For today, I just would like to acknowledge the link Werner Herzog was in a chain that connected one to the other. Though I think Nosferatu the Vampire was probably the first Herzog film I saw, back when I was a teenager and didn't really care about foreign films, it also may have been Aguirre: Wrath of God, which I liked even better. I know first watched the latter at around the same time, with my father, a religious viewer of Siskel & Ebert and the Movies.
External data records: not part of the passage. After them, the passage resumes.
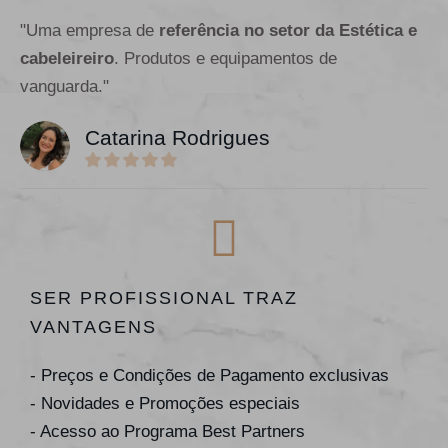
"Uma empresa de
referência no setor da Estética e
cabeleireiro
. Produtos e equipamentos de
vanguarda."
Catarina Rodrigues
SER PROFISSIONAL TRAZ
VANTAGENS
- Preços e Condições de Pagamento exclusivas
- Novidades e Promoções especiais
- Acesso ao Programa Best Partners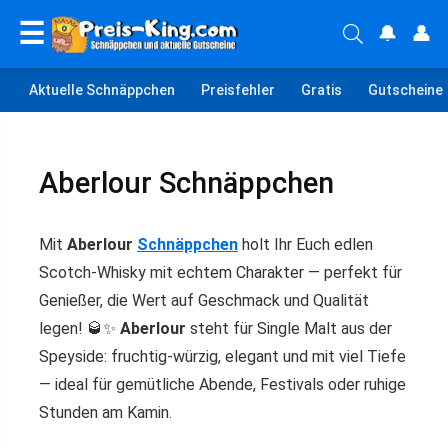
☰
🔔
👤
Aktuelle Schnäppchen
Preisfehler
Gratis
Gutscheine
Aberlour Schnäppchen
Mit
Aberlour
Schnäppchen
holt Ihr Euch edlen
Scotch-Whisky mit echtem Charakter — perfekt für
Genießer, die Wert auf Geschmack und Qualität
legen! 🥃✨
Aberlour
steht für Single Malt aus der
Speyside: fruchtig-würzig, elegant und mit viel Tiefe
— ideal für gemütliche Abende, Festivals oder ruhige
Stunden am Kamin.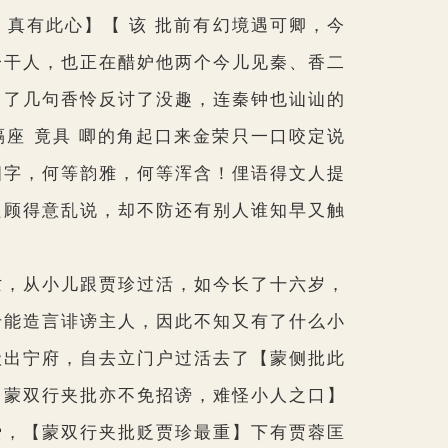
真有此心】【 该 批前有幻境遇可卿，今
一干人，也正在醋妒他两个今儿见秦、香二
白了几句香怜反讨了没趣，连秦钟也讪讪的
座 竟具 唧的角起口来金荣只一口咬定说
四字，何等韵雅，何等浑含！俚语得文人提
只顾得意乱说，却不防还有别人谁知早又触
亡，从小儿跟贾珍过活，如今长了十六岁，
专能造言诽谤主人，因此不知又有了什么小
搬出宁府，自去立门户过活去了
【蒙侧批此
【蒙双行夹批亦不免招谤，难怪小人之口】
爱，
【蒙双行夹批贬贾珍最重】
下有贾蓉匡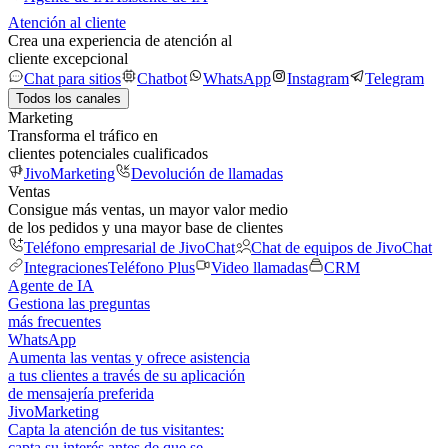
Atención al cliente
Crea una experiencia de atención al
cliente excepcional
Chat para sitios
Chatbot
WhatsApp
Instagram
Telegram
Todos los canales
Marketing
Transforma el tráfico en
clientes potenciales cualificados
JivoMarketing
Devolución de llamadas
Ventas
Consigue más ventas, un mayor valor medio
de los pedidos y una mayor base de clientes
Teléfono empresarial de JivoChat
Chat de equipos de JivoChat
Integraciones
Teléfono Plus
Video llamadas
CRM
Agente de IA
Gestiona las preguntas
más frecuentes
WhatsApp
Aumenta las ventas y ofrece asistencia
a tus clientes a través de su aplicación
de mensajería preferida
JivoMarketing
Capta la atención de tus visitantes:
capta su interés antes de que se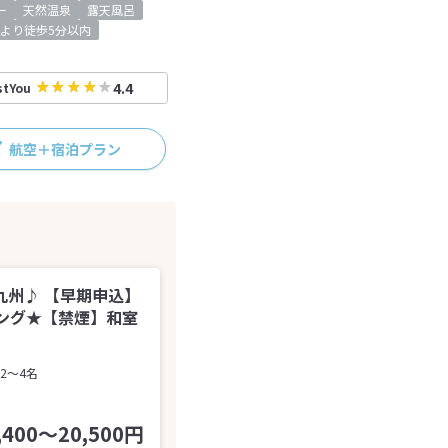
ー
天然温泉
露天風呂
より徒歩5分以内
4.4
stYou
航空＋宿泊プラン
州♪ 【早期申込】
ング★【禁煙】和室
2～4名
,400～20,500円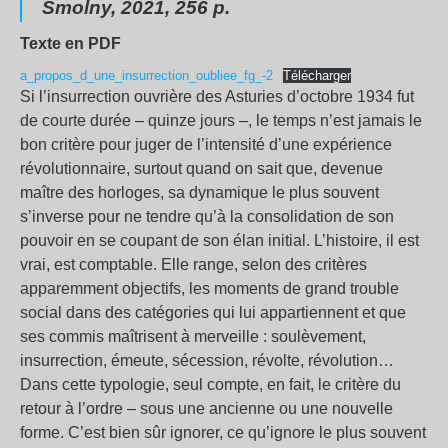
Smolny, 2021, 256 p.
Texte en PDF
a_propos_d_une_insurrection_oubliee_fg_-2
Télécharger
Si l’insurrection ouvrière des Asturies d’octobre 1934 fut
de courte durée – quinze jours –, le temps n’est jamais le
bon critère pour juger de l’intensité d’une expérience
révolutionnaire, surtout quand on sait que, devenue
maître des horloges, sa dynamique le plus souvent
s’inverse pour ne tendre qu’à la consolidation de son
pouvoir en se coupant de son élan initial. L’histoire, il est
vrai, est comptable. Elle range, selon des critères
apparemment objectifs, les moments de grand trouble
social dans des catégories qui lui appartiennent et que
ses commis maîtrisent à merveille : soulèvement,
insurrection, émeute, sécession, révolte, révolution…
Dans cette typologie, seul compte, en fait, le critère du
retour à l’ordre – sous une ancienne ou une nouvelle
forme. C’est bien sûr ignorer, ce qu’ignore le plus souvent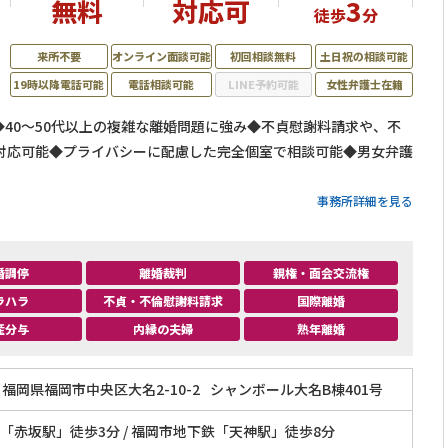
無料
対応可
3
徒歩
分
来所不要
オンライン面談可能
初回相談無料
土日祝の相談可能
19時以降電話可能
電話相談可能
LINE予約可能
女性弁護士在籍
付◆40～50代以上の複雑な離婚問題に強み◆不貞慰謝料請求や、不
対応可能◆プライバシーに配慮した完全個室で相談可能◆男女弁護
事務所詳細を見る
婚調停
離婚裁判
親権・面会交流権
ラハラ
不貞・不倫慰謝料請求
国際離婚
産分与
内縁の夫婦
熟年離婚
福岡県福岡市中央区大名2-10-2
シャンボール大名B棟401号
「赤坂駅」徒歩3分 / 福岡市地下鉄「天神駅」徒歩8分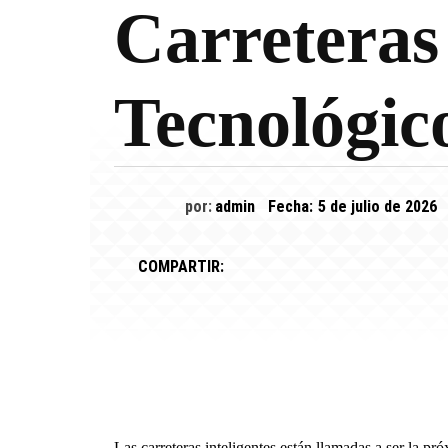
Carreteras 
Tecnológic
por:
admin
Fecha:
5 de julio de 2026
COMPARTIR:
Las carreteras inteligentes están llamadas a ser la pr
I remember looking it up afterwords in his copy of Roger Ebert's Home Movie Companion, which I suspect I consulted more frequently than he did, making the fact that I gave it to him as a birthday or Father's Day or Christmas gift seem rather suspect now that you mention it. 

Seeing that film and reading that review (I'm not even sure it was a full review; it may have just been a write-up accompanying its place on his 1982 all-time top 10 list) must have planted a seed that would eventually blossom into cinephilia in my post-college twenties (yes I'm a bit of a late bloomer compared to most cinephiles I know who were movie-mad by age 18 if not earlier).  It was in this period that I started catching up with Herzog's other films (an ongoing process as I've still yet to see a few, most notably Heart of Glass, which Ebert preferred to Aguirre as late as 1980), which led me of course to Fitzcarraldo and its inevitable companion Burden of Dreams, Les Blank's remarkable making-of documentary that's better than the original film. After a decade of watching Blank's films at least as fervently as I had Herzog's, I had the great privilege of interviewing him at his El Cerrito studio. I excerpted a piece from that interview on this blog just the other day, where I got to see the preserved remains of the shoe Herzog didn't quite finish during the event that Blank filmed and released as Werner Herzog Eats His Shoe.

Anyway, I'm sure that many who attend tonight's screening will be thinking of Herzog's connections to both Ebert and Blank. These connections aren't just a creation of my own cinephiliac nostalgia kicking in. Here's a link to audio and a transcript of Herzog's comments after hearing about Ebert's death.

HOW: Into the Abyss screens in 35mm.